Semantic caching solves this by caching on semantic meaning rather than exact text. When a query arrives, it is embedded into a vector representation. The vector store is searched for similar cached queries. If a sufficiently similar cached query exists (similarity above a configured threshold), the cached response is returned without calling the LLM. If no similar query exists, the LLM is called, the response is returned, and both the query embedding and the response are cached for future use.

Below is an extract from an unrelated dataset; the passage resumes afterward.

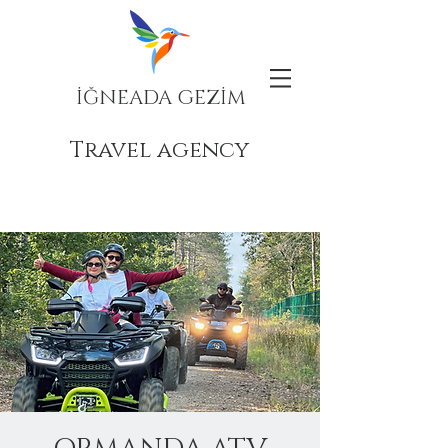
İĞNEADA GEZİM
Travel agency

The implementation depends on a vector database (typically the same infrastructure used for RAG retrieval) and an embedding model that produces consistent representations of semantic meaning. The similarity threshold is a critical configuration: too high, and only near-identical queries hit the cache; too low, and semantically different queries incorrectly share responses.

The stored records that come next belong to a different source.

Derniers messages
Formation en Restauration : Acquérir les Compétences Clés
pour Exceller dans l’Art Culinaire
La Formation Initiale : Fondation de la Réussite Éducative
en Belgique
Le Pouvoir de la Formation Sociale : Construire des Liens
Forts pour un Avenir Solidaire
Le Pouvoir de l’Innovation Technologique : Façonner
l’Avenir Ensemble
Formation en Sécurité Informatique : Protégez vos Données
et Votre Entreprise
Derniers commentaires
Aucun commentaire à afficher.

Semantic caching is particularly valuable for several LLM application patterns. Customer support chatbots receive many variations of the same common questions - FAQs, product policies, troubleshooting steps. Code documentation tools receive similar queries from many developers working on the same codebase. Internal knowledge base systems have predictable query distributions centred on the organisation's common topics. In these applications, cache hit rates of 30-60% are achievable, with proportional reductions in LLM API costs and response latency.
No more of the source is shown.